2. 8.885x10^-3mol NaOH x (1 mol HCl/1mol NaOH) = 8.885 x 10^-3mol HCl
Here we just used the mols of NaOH we found to convert to mols of HCl using the 1:1 ratio described earlier.
From the mols of HCl all we have to do is divide by the amount of liters in the solution. Since we started with 10mL HCl and added 24.75mL NaOH, the total volume is 34.75mL = 0.03475L. So:
8.885 x 10^-3mol HCl/0.03475L = 2.557 x 10^-1M HCl
However, this is the molarity of the HCl and NaOH solution, not the original HCl solution. Using the dilution equation M1V1=M2V2, we can solve for the original molarity.

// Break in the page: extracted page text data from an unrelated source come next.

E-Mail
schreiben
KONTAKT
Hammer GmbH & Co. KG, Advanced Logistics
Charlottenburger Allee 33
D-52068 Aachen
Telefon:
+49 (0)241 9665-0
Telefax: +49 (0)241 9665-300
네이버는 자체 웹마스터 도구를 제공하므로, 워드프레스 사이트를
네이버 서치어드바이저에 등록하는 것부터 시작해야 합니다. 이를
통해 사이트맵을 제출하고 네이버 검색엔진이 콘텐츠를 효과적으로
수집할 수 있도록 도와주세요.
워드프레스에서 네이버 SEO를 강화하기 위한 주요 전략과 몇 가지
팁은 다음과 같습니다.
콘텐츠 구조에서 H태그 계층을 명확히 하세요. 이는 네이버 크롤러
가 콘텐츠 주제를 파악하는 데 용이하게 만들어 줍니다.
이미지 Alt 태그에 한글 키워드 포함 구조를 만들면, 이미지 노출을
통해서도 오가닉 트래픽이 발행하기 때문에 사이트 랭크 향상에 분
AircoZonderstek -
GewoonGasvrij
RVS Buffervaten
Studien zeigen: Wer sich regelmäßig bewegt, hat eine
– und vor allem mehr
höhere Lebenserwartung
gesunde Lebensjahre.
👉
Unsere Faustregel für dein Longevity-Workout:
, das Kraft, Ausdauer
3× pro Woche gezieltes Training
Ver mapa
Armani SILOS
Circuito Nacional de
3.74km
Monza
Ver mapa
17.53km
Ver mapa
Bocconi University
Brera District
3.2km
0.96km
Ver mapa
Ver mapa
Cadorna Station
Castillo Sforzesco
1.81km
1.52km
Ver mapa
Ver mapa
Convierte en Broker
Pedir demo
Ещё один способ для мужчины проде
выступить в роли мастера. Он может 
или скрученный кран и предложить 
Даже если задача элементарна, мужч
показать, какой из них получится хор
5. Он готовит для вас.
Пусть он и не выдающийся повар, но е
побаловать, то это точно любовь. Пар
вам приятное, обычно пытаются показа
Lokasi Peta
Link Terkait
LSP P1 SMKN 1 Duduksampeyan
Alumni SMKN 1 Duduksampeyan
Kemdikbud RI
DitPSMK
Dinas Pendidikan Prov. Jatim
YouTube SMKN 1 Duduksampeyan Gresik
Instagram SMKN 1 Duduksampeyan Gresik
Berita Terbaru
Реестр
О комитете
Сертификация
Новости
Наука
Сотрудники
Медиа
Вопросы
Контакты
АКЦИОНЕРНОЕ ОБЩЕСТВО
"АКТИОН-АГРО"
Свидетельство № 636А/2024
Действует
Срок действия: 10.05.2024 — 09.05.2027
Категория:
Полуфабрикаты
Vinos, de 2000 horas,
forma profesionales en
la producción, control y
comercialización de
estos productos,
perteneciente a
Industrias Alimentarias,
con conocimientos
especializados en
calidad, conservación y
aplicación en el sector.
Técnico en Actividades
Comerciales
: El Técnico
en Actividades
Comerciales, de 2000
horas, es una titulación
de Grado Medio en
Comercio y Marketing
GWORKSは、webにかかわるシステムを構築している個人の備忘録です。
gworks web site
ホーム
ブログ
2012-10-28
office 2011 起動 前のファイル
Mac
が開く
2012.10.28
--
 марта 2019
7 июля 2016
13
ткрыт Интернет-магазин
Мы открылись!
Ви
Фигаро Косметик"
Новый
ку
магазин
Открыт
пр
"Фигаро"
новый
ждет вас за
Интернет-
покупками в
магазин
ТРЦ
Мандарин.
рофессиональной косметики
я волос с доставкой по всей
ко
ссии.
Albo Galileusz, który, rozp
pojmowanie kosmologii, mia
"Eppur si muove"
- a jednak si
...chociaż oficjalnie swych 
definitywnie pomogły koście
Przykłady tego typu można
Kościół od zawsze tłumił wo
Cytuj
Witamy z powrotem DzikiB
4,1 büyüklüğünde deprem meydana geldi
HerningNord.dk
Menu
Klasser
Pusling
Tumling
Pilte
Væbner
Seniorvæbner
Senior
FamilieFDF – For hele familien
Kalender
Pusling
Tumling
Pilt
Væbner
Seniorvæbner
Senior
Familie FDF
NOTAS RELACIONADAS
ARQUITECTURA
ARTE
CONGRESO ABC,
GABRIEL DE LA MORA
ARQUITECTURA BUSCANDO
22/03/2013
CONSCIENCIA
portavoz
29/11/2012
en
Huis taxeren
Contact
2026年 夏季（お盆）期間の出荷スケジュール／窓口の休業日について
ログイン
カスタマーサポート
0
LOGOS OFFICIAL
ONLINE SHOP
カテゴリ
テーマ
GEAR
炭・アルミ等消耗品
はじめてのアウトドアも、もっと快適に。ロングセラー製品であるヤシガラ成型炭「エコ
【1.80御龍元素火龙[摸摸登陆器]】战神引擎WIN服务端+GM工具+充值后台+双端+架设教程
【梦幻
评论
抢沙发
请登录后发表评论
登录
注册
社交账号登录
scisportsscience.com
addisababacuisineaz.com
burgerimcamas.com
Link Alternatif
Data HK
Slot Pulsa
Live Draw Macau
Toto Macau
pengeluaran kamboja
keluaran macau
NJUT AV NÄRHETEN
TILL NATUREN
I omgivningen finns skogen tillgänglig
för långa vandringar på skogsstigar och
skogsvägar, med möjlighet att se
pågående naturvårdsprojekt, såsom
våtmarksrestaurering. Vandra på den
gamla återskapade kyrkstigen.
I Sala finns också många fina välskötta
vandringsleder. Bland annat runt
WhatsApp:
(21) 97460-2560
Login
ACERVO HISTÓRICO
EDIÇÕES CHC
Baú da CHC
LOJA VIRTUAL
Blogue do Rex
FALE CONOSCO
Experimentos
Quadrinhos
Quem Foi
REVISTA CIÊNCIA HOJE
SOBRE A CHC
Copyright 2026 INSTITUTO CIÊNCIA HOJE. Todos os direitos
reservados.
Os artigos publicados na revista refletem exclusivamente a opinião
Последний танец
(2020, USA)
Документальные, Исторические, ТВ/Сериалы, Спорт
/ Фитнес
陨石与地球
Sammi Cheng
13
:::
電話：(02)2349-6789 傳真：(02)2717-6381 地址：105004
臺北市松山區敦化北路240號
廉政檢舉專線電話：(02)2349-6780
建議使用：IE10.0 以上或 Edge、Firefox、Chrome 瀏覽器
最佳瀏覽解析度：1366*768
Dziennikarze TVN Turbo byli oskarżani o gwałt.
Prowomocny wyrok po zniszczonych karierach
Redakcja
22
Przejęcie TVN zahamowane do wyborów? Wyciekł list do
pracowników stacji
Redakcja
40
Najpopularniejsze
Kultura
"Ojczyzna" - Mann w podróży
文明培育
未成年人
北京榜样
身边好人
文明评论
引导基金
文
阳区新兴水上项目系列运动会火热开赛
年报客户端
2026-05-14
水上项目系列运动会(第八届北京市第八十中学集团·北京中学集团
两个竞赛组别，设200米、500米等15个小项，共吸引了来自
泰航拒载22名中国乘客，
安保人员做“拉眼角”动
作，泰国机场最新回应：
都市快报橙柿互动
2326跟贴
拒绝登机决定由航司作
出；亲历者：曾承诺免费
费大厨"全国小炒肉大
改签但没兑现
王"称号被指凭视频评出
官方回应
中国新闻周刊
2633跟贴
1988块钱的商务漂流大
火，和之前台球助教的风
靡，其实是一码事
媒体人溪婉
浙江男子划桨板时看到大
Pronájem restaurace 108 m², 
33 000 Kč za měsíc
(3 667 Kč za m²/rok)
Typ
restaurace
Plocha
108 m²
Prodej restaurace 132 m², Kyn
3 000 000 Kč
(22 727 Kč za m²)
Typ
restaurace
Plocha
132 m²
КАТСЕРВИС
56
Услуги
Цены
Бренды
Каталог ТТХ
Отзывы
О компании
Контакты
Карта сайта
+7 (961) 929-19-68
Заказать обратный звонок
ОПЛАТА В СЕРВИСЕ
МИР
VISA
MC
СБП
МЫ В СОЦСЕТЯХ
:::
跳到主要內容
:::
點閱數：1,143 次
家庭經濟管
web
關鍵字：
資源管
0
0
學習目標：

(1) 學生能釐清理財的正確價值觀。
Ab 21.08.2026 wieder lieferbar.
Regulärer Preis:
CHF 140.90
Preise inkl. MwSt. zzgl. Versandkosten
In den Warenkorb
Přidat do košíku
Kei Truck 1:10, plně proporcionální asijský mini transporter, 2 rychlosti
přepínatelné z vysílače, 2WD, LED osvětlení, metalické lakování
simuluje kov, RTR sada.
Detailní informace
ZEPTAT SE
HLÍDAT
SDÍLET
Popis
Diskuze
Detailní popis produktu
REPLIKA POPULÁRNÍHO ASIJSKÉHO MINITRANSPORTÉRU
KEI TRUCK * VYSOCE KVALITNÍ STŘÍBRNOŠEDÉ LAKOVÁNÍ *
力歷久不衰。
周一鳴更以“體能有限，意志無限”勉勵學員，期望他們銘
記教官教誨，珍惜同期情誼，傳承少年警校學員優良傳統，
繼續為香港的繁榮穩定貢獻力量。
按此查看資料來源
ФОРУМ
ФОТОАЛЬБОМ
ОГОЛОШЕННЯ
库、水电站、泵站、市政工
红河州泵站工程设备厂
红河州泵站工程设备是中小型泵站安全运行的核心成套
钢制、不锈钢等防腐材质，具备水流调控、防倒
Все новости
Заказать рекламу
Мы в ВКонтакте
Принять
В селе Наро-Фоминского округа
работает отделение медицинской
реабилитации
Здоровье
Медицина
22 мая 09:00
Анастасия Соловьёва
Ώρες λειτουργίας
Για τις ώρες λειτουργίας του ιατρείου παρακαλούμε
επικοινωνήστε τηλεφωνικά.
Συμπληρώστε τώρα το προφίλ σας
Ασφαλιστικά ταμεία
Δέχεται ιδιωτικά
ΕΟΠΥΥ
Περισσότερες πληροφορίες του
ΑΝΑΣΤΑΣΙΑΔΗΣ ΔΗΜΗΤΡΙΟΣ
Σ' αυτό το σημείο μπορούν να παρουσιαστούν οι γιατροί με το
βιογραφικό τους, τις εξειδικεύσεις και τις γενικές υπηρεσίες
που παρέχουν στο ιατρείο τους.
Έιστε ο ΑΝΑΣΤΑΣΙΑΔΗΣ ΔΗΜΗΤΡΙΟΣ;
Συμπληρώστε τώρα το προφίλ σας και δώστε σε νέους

M1 = the molarity of our HCl in the titrated mixture (2.557 x 10^-1M HCl)
V1 = the total volume that our mixture has (34.75mL = 0.03475L)
M2 = what we're trying to find
V2 = the amount of the original HCl that we had (10mL = 0.010L)
Simply solving for M2 gives us:
M2 = (M1V1) / V2 or:
M2=((2.557 x 10^-1) x 0.03475L) / 0.010L = 8.89 x 10^-1M HCl. That is your answer.